TKL: On the ZRA-HPC clashes recently…
 T. Guite: Everything is sorted out. We are friends. There was no problem at the top level at the time of the incident also. The unfortunate incidents are as a result of misunderstanding between cadres of both sides. It’s now over. 

TKL: Outside the immediate environment, even in Mizoram, people tend to identify the ZRO/ZRA only with the Paites…. 
T. Guite: (Smiles) Even those who say so knows very well that it is not . All Zomi tribes are represented within the ZRO. It may be a propaganda to confuse and create division within the organisation. You speak to any of our men in the training camp and many of them will not understand your (Paite) language. In Mizoram though, when they say ‘Paite’ it means all Zomi people here. 

TKL: At a personal level, you are an elected MP from Myanmar. What will you do if democracy returns there? 
T. Guite: I have been in politics since my student days and I was among those who founded Zomi National Congress (ZNC) party in Burma. Our aim is the reunification of our people. I am committed to serve my people and my nation. For me, this place is my land as much as my MP constituency in Burma. 
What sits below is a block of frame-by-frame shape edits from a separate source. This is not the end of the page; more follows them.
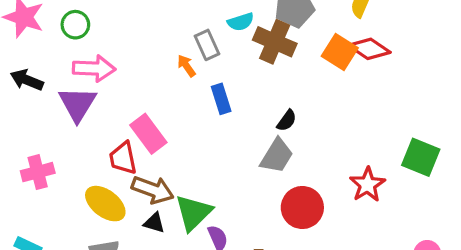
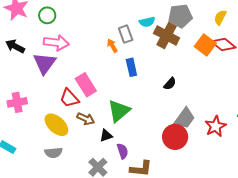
gray trapezoid: (277, 156) -> (185, 118), moved
red trapezoid: (123, 158) -> (69, 98), turned -35
brown arrow: (153, 190) -> (86, 119), size x0.7
green triangle: (193, 213) -> (119, 111), moved
black triangle: (154, 223) -> (106, 135), moved, turned -40

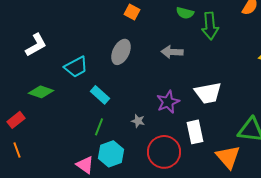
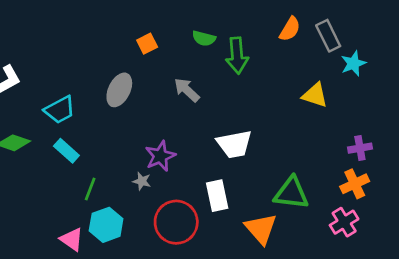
orange square: (132, 12) -> (147, 44), moved, turned 35
gray arrow: (172, 52) -> (187, 90), turned 40
cyan rectangle: (100, 95) -> (66, 151), moved
purple star: (168, 102) -> (160, 156), moved

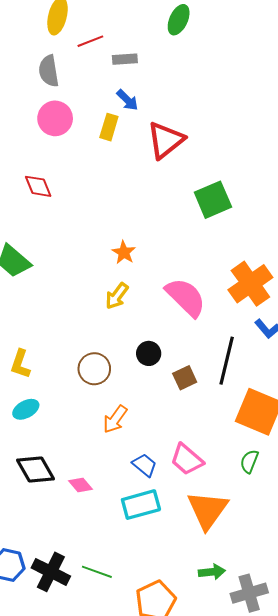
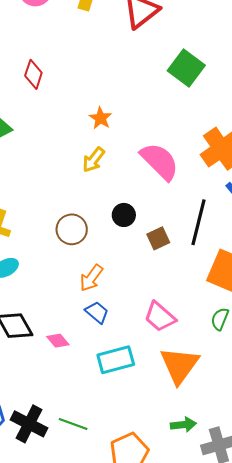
red diamond: (38, 186) -> (33, 74), moved, turned 40
green square: (213, 200) -> (186, 68), turned -30
blue trapezoid: (145, 465) -> (97, 312), moved

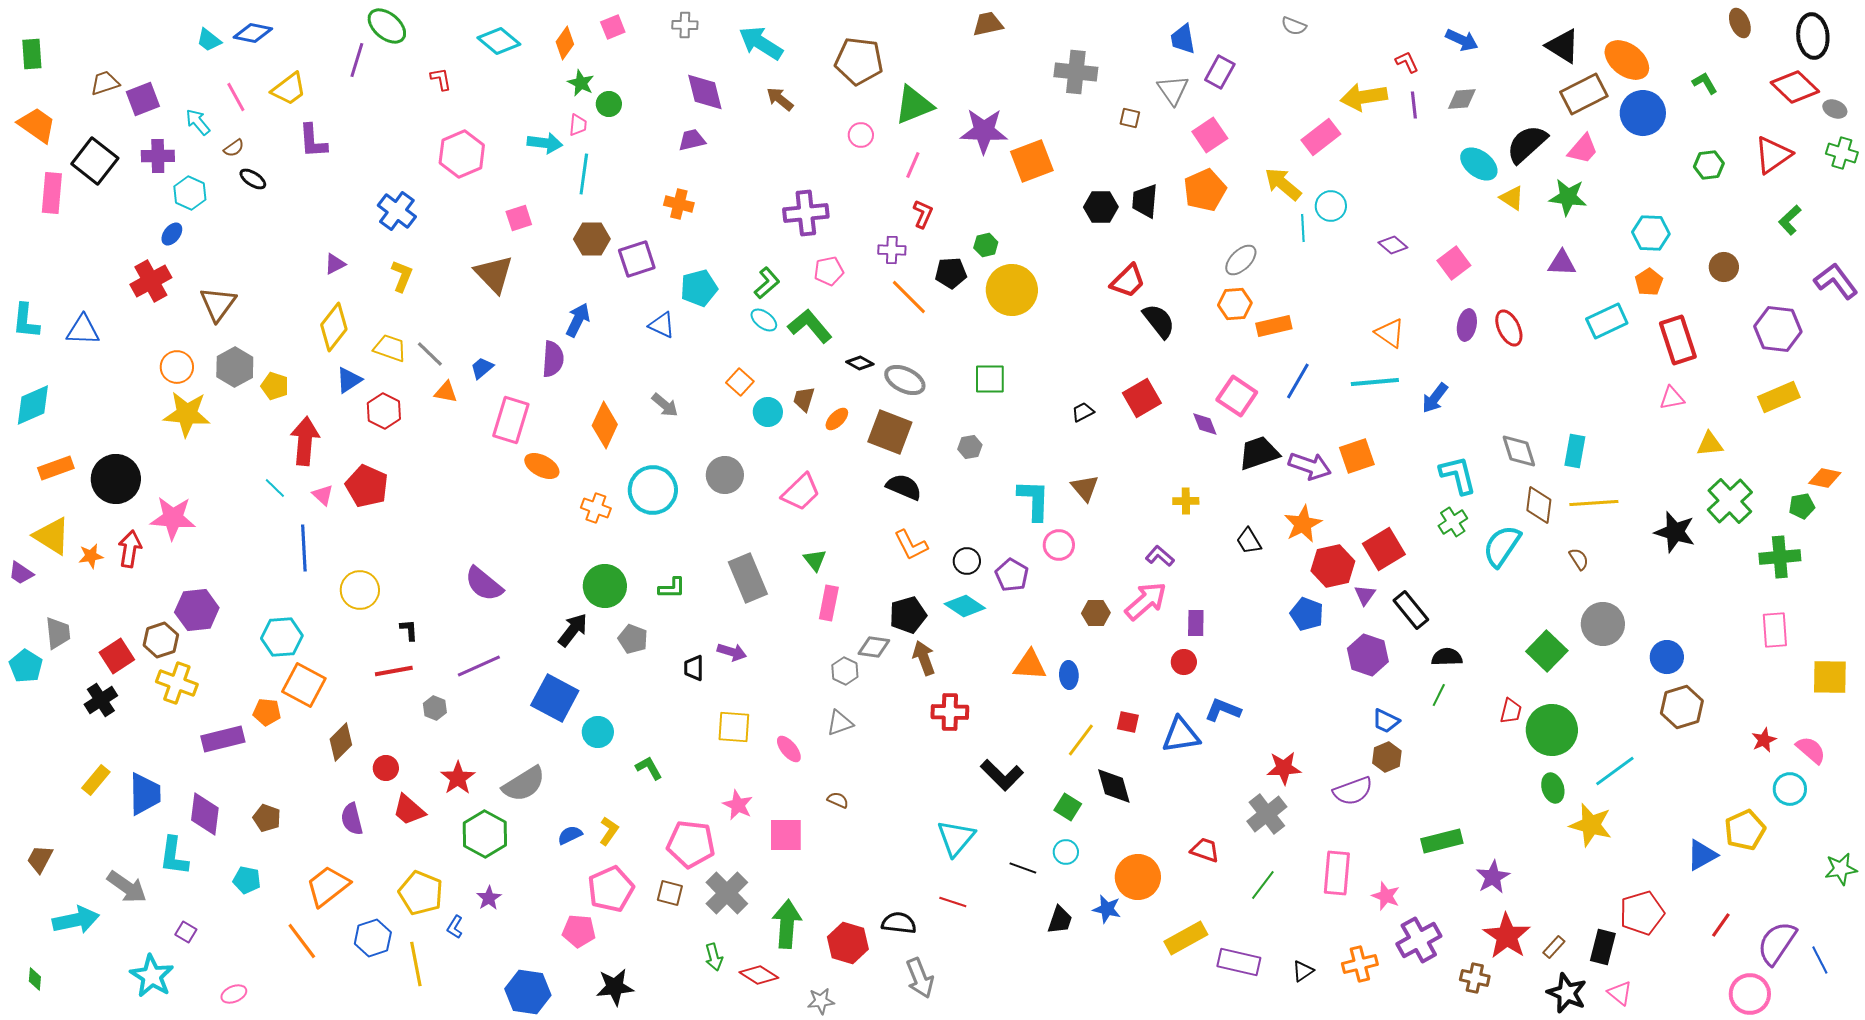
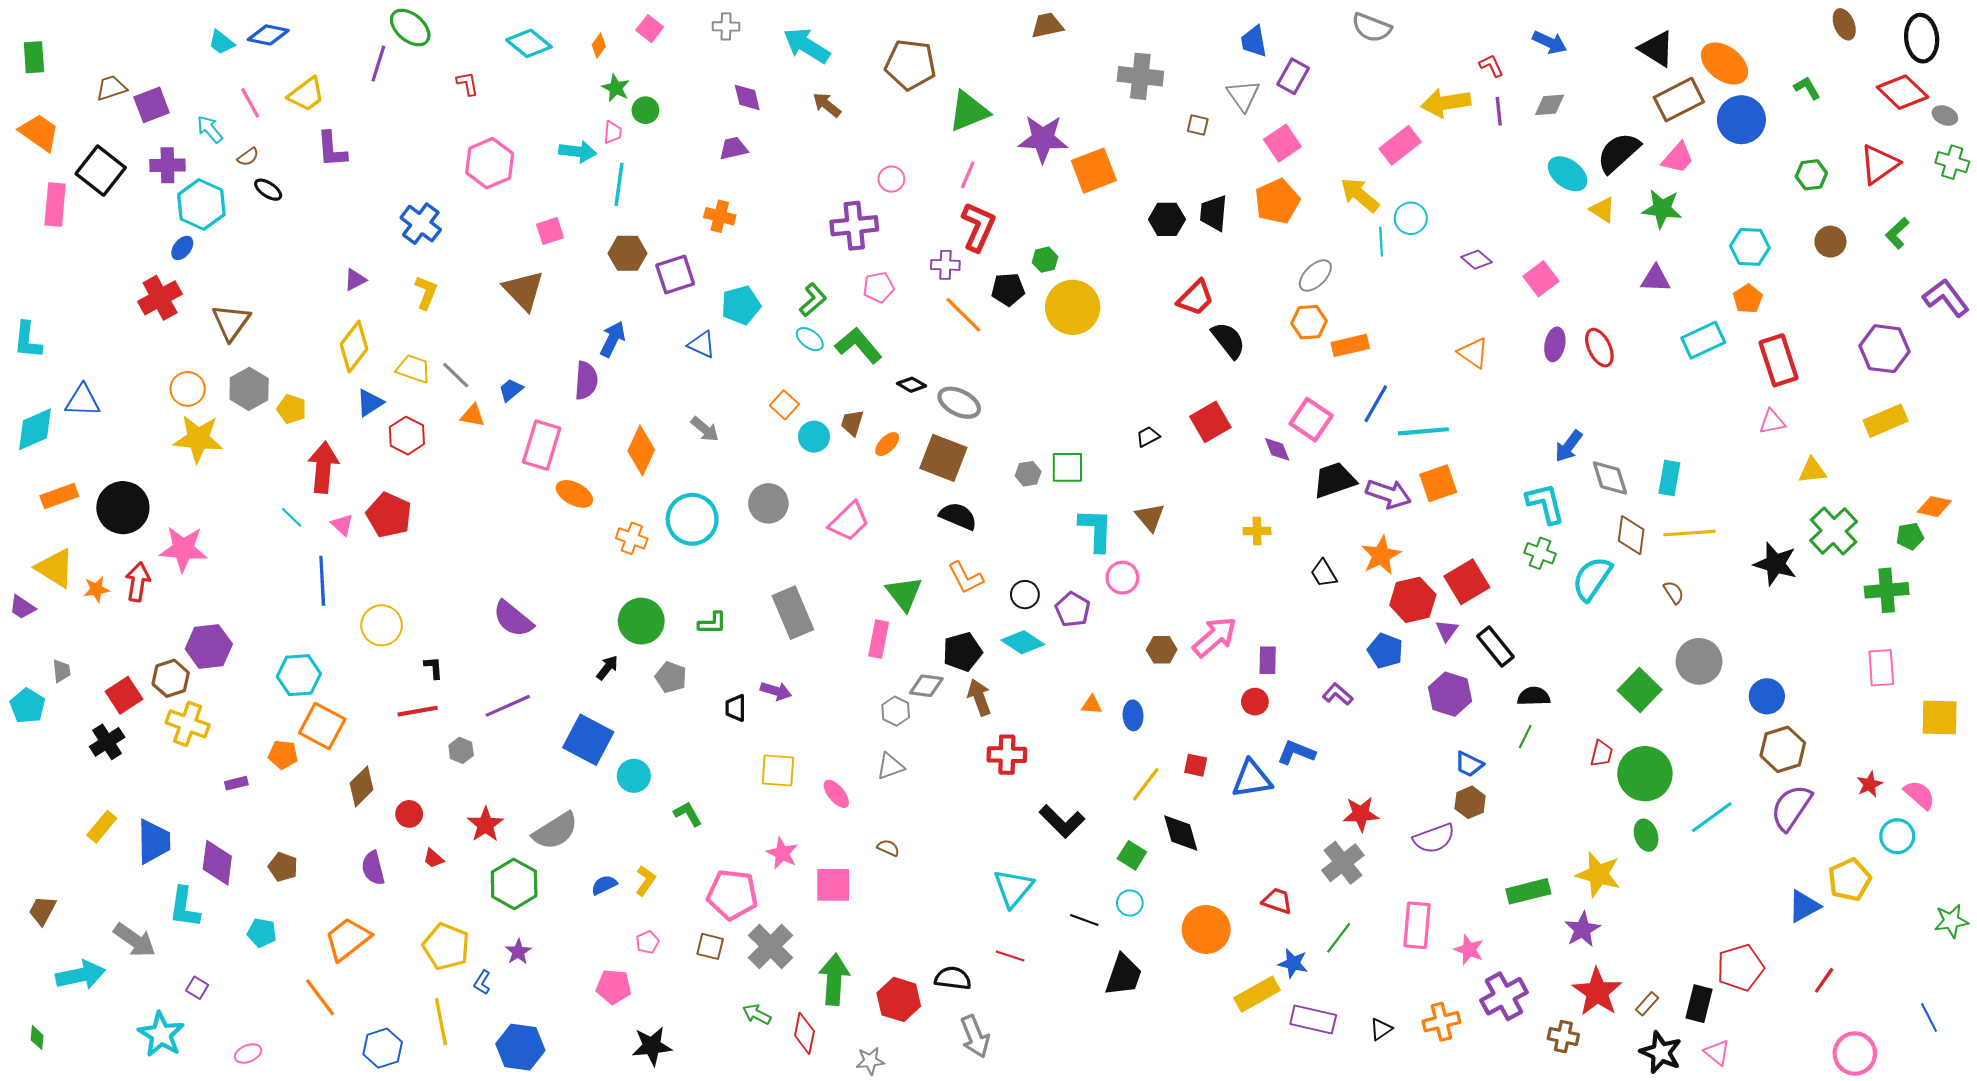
gray semicircle: (1294, 26) -> (1372, 28), size x1.5
pink square: (613, 27) -> (650, 29), turned -30
orange diamond: (565, 43) -> (599, 46), size x0.7
purple diamond: (705, 92) -> (747, 97), size x0.7
pink circle: (861, 135) -> (891, 179), moved
cyan hexagon: (190, 193) -> (201, 205), size x1.4
red L-shape: (923, 214) -> (978, 227), size x1.6
brown circle: (1724, 267) -> (1830, 242), moved
blue triangle: (83, 330) -> (83, 401), moved
green square: (990, 379) -> (1067, 467), moved
cyan line: (1375, 382) -> (1423, 431), moved
blue arrow: (1435, 398) -> (1569, 446), moved
green cross: (1453, 522) -> (1540, 553), turned -36
purple L-shape: (1160, 556) -> (1338, 694), moved
green triangle: (815, 560) -> (904, 593), moved, size x1.5
black arrow: (573, 630) -> (607, 668), size x0.7
gray trapezoid: (58, 633) -> (61, 671), size x0.7
orange triangle: (1030, 665) -> (1092, 705), size x0.6
purple rectangle: (223, 739) -> (236, 783), size x0.5
red trapezoid: (409, 810) -> (433, 858), size x0.6
yellow star: (1591, 825) -> (1598, 874), moved
pink pentagon: (611, 889) -> (648, 942), size x0.5
blue star: (1107, 909) -> (1293, 963), moved
black trapezoid: (1060, 920) -> (1123, 975), size x1.4
blue hexagon: (373, 938) -> (383, 1048), moved
purple semicircle: (1777, 943) -> (1791, 808), moved
green arrow: (714, 957) -> (757, 1014), turned 132
red diamond: (759, 975) -> (804, 1033), turned 69
blue hexagon: (528, 992) -> (520, 1047), moved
TKL: Lastly, since the ZRO/ZRA’s inception in 1993, how has the road been so far?
 T. Guite: It’s not easy but we are progressing. We made a humble beginning in 1993 and were fully armed by 1997. Now, apart from the six tribes who are officially within our fold, majority of our people outside the fold also accept that we are Zomi. As for the ZRA as an armed organisation, we now have the capability to defend our people against all enemies and we also have now the wherewithal and resources to impart training even to other revolutionary groups.